Task details: Retype the records word for word. Skip every image.

(Stored data entries)
^^^^^^^^
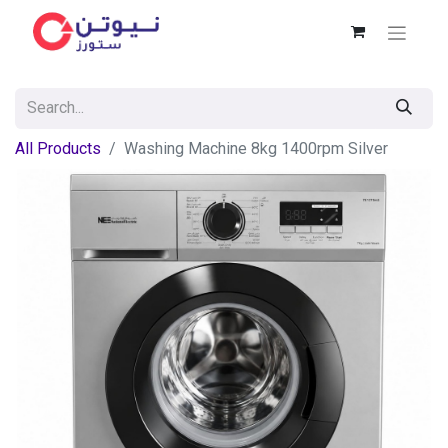
All Products
Washing Machine 8kg 1400rpm Silver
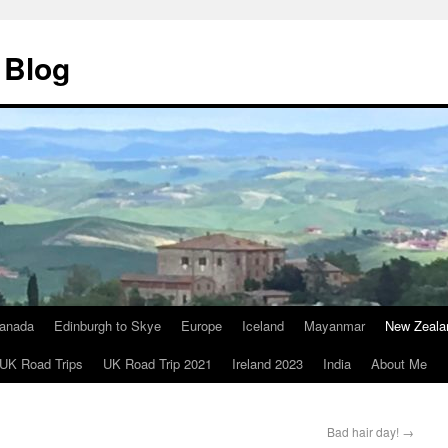
 Blog
anada
Edinburgh to Skye
Europe
Iceland
Mayanmar
New Zeala
UK Road Trips
UK Road Trip 2021
Ireland 2023
India
About Me
Bad hair day!
→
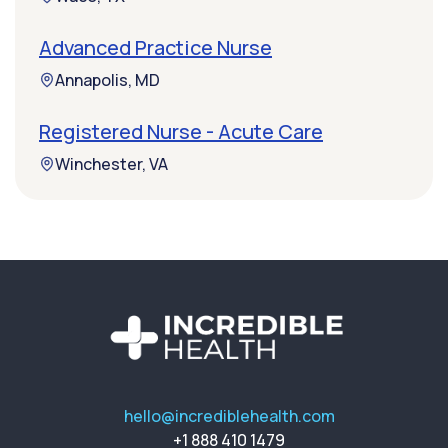
Advanced Practice Nurse
Annapolis, MD
Registered Nurse - Acute Care
Winchester, VA
hello@incrediblehealth.com
+1 888 410 1479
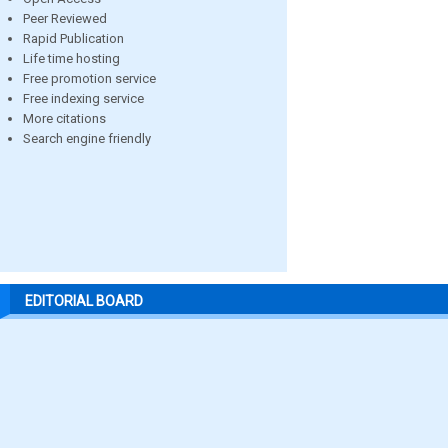
Peer Reviewed
Rapid Publication
Life time hosting
Free promotion service
Free indexing service
More citations
Search engine friendly
EDITORIAL BOARD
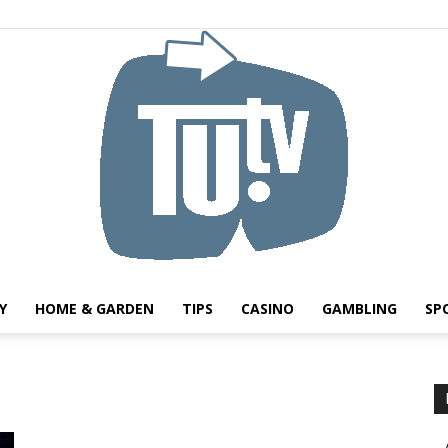
Y
HOME & GARDEN
TIPS
CASINO
GAMBLING
SP
Tu.tv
^^^^^^^^
Answer area:
All Products
Washing Machine 8kg 1400rpm Silver
 Blog
anada
Edinburgh to Skye
Europe
Iceland
Mayanmar
New Zeala
UK Road Trips
UK Road Trip 2021
Ireland 2023
India
About Me
Bad hair day!
→
Advanced Practice Nurse
Annapolis, MD
Registered Nurse - Acute Care
Winchester, VA
hello@incrediblehealth.com
+1 888 410 1479
Peer Reviewed
Rapid Publication
Life time hosting
Free promotion service
Free indexing service
More citations
Search engine friendly
EDITORIAL BOARD
Y
HOME & GARDEN
TIPS
CASINO
GAMBLING
SP
Tu.tv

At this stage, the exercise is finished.